All eyes are on Apple ahead of Monday, when the company is expected to debut a new streaming TV service and a bundled subscription Apple News offering.
Street analysts and investors alike believe this could be the catalyst that propels the stock back to previous highs.
The stock was up slightly in Friday’s premarket trading, after gaining as much as 4 percent during Thursday’s session. It’s now back above its 200-day moving average for the first time since November, pushed higher by a series of bullish calls on Thursday. Needham upgraded the stock to a strong buy, while Wedbush and Citi hiked their targets to $215 and $220, respectively.
Shares of the tech giant have bounced nearly 40 percent since sliding to a 52-week low at the beginning of the year, but are still in correction territory with the stock roughly 16 percent off its October all-time high.
Following this spike higher, the Street is split on whether now is the time to buy Apple. From a fundamental standpoint, Mark Tepper, president and CEO of Strategic Wealth Partners, said the stock is a buy since the “ecosystem is incredibly strong,” while Bill Baruch, president of Blue Line Futures, said not to chase it at current levels.

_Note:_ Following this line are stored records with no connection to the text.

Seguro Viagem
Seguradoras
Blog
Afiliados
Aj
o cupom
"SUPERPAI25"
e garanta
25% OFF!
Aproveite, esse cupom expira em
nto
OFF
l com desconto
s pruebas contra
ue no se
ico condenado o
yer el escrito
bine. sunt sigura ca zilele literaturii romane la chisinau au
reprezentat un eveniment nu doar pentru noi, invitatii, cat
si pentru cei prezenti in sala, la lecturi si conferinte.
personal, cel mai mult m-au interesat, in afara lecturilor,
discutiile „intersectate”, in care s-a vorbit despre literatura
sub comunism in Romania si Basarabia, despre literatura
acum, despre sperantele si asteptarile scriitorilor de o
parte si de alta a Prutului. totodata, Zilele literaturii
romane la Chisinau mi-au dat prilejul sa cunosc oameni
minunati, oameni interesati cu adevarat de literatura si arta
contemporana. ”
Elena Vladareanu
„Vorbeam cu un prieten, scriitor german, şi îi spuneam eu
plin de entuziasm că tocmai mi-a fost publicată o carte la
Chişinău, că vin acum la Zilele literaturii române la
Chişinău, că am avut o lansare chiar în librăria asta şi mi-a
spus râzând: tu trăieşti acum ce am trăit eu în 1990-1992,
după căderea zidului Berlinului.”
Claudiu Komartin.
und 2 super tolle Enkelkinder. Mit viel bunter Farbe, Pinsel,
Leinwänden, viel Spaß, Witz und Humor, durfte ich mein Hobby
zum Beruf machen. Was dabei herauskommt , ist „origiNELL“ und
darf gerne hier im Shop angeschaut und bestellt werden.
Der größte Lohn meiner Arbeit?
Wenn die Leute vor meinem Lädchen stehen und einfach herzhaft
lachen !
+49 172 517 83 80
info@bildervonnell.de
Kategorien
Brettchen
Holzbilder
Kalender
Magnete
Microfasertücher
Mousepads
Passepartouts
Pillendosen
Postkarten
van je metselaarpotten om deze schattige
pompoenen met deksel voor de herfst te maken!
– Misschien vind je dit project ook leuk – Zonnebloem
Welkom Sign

Tepper contends that the Street is finally beginning to learn how to properly value Apple. For a long time it was seen as predominantly a hardware company, so when the company began shifting more toward a services business the Street didn’t necessarily know how to properly value the different revenue streams.

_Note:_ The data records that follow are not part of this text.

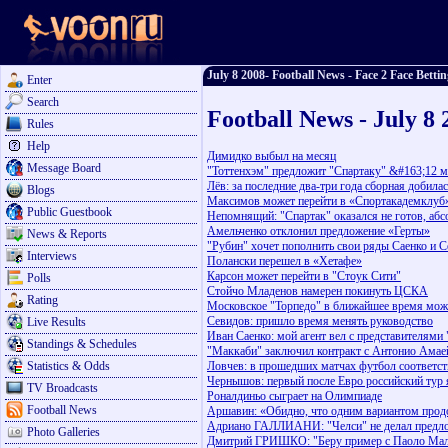
July 8 2008- Football News - Face 2 Face Bettin
Enter
Search
Football News - July 8 
Rules
Help
Димидко выбыл на месяц
Message Board
"Тоттенхэм" предложит "Спартаку" &#163;12 
Лёв: за последние два-три года сборная добила
Blogs
Максимов может перейти в «Спортакадемклуб
Public Guestbook
Непомнящий: "Спартак" оказался не готов, аб
Амельченко отклонил предложение «Герты»
News & Reports
"Рубин" хочет пополнить свои ряды Саенко и
Interviews
Полански перешел в «Хетафе»
Карсон может перейти в "Стоук Сити"
Polls
Стойчо Младенов намерен покинуть ЦСКА
Rating
Московское "Торпедо" в ближайшее время мож
Севидов: пришло время менять руководство
Live Results
Иван Саенко: мой агент вел с представителями
Standings & Schedules
"Маккаби" заключил контракт с Антонио Амае
Statistics & Odds
Ловчев: в прошедших матчах футбол соответс
Чернышов: первый после Евро российский тур 
TV Broadcasts
Роналдиньо сыграет на Олимпиаде
Football News
Аршавин: «Обидно, что одним вариантом прод
Адриано ГАЛЛИАНИ: "Челси" не делал предло
Photo Galleries
Дмитрий ГРИШКО: "Беру пример с Паоло Мал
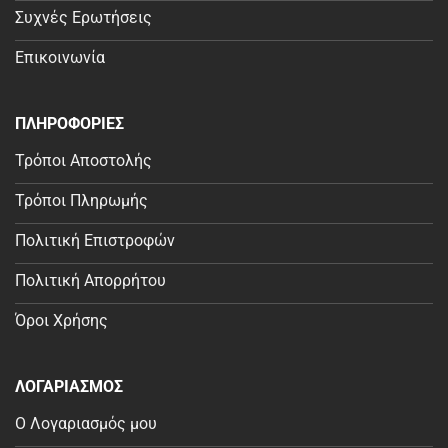
Συχνές Ερωτήσεις
Επικοινωνία
ΠΛΗΡΟΦΟΡΙΕΣ
Τρόποι Αποστολής
Τρόποι Πληρωμής
Πολιτική Επιστροφών
Πολιτική Απορρήτου
Όροι Χρήσης
ΛΟΓΑΡΙΑΣΜΟΣ
Ο Λογαριασμός μου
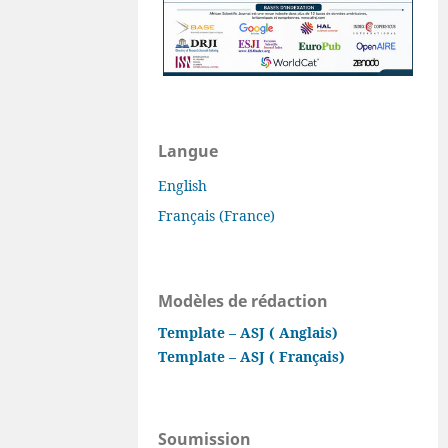
Langue
English
Français (France)
Modèles de rédaction
Template – ASJ ( Anglais)
Template – ASJ ( Français)
Soumission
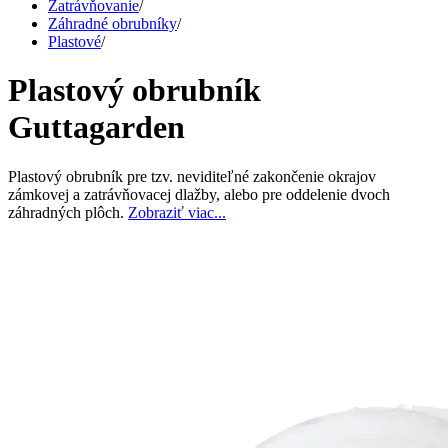
Zatrávňovanie
/
Záhradné obrubníky
/
Plastové
/
Plastový obrubník
Guttagarden
Plastový obrubník pre tzv. neviditeľné zakončenie okrajov
zámkovej a zatrávňovacej dlažby, alebo pre oddelenie dvoch
záhradných plôch.
Zobraziť viac...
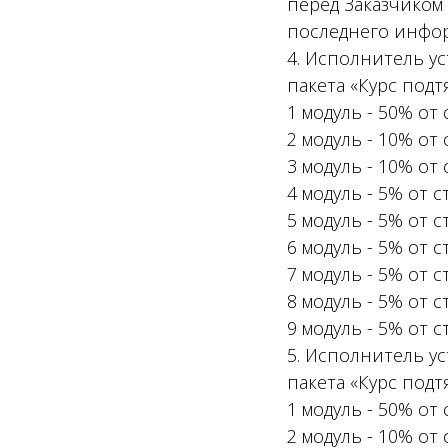
перед Заказчиком
последнего инфор
4. Исполнитель у
пакета «Курс подт
1 модуль - 50% от
2 модуль - 10% от
3 модуль - 10% от
4 модуль - 5% от 
5 модуль - 5% от 
6 модуль - 5% от 
7 модуль - 5% от 
8 модуль - 5% от 
9 модуль - 5% от 
5. Исполнитель у
пакета «Курс подт
1 модуль - 50% от
2 модуль - 10% от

“I think it just took the market and analysts a little bit of time to digest this strategy shift where they’re going from selling iPhones, which was decelerating, and they’ve been shifting toward more of a focus on the wearables and services. And when you talk about services that’s all recurring revenue and high margin,” Tepper said Thursday on CNBC’s “Trading Nation.”
Apple bears have frequently cited “peak iPhone” as a reason to sell the stock, but Tepper contends that the company’s “ecosystem is incredibly strong” since through the focus on services, Apple is locking in customers for the long term.

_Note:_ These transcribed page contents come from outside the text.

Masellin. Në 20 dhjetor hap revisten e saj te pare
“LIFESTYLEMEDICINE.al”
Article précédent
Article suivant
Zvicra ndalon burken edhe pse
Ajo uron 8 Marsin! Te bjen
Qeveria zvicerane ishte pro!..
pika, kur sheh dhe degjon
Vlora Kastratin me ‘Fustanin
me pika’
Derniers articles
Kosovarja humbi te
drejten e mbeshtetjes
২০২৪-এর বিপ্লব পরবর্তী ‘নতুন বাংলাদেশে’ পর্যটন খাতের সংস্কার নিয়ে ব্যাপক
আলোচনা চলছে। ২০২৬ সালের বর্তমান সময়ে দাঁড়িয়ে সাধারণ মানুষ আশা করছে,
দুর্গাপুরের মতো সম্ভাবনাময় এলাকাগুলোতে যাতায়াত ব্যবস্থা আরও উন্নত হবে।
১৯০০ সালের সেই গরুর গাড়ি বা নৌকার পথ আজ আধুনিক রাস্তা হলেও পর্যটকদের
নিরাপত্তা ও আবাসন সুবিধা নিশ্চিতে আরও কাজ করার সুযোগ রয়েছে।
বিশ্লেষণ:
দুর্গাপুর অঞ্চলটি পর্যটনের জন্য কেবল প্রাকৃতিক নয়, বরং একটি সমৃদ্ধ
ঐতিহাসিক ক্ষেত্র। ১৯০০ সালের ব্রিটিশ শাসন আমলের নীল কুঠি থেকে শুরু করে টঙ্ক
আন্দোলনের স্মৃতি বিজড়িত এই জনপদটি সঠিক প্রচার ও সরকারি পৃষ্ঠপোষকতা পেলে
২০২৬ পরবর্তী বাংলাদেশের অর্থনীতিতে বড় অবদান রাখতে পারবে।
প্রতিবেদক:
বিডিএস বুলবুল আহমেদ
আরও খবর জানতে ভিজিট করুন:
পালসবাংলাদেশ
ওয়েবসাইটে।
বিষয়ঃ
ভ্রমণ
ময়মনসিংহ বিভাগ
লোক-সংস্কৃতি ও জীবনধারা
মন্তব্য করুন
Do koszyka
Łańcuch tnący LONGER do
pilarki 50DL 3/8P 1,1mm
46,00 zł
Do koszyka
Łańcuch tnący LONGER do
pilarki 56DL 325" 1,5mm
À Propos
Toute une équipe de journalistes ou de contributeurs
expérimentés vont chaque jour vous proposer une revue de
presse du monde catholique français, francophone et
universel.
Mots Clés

“They can offer services, recurring revenue, high margin services to these sticky customers, and now they’re likely going to be jumping into the content wars, with maybe Apple TV or whatever they’re going to brand it with this streaming service. And as we know good, original content costs money and it’s getting more expensive, and nobody has more money to win at that game than Apple.”
Ultimately he argues that the tech giant may not be the “growth company that it was 10 years ago,” but that it still “absolutely” belongs in investors’ portfolios.
Blue Line Futures’ Baruch is long-term bullish on Apple, but he thinks investors shouldn’t “chase it into that battleground of $195 – $200,” and should instead wait for a better entry point. After examining the company’s stock charts — paying particular attention to the average directional movement index — he notes the shares are trading in a range that has, in the past, given them some trouble.
“[I] want to take a look at that ADX [average directional movement index], and if you back that out going back to 2017 there’s actually a trend line in the ADX where that trend starts to lose momentum, and it [shares of Apple] is running into that,” he said.
The ADX is a technical indicator used to evaluate the strength or weakness of a trend without regard to trend direction. In this case, Baruch said that “there’s a little more room here for Apple to go,” but that when the stock has traded in the $195 – $200 range in the last few years it has sometimes struggled to maintain those levels.
Apple closed at just over $195 on Thursday. Baruch advised waiting “for a little more clarity” or a “little pullback” before picking up shares, but that overall there’s “no reason not to be” bullish.
— CNBC’s Todd Haselton contributed reporting.
Disclosure: Strategic Wealth Partners owns shares of Apple.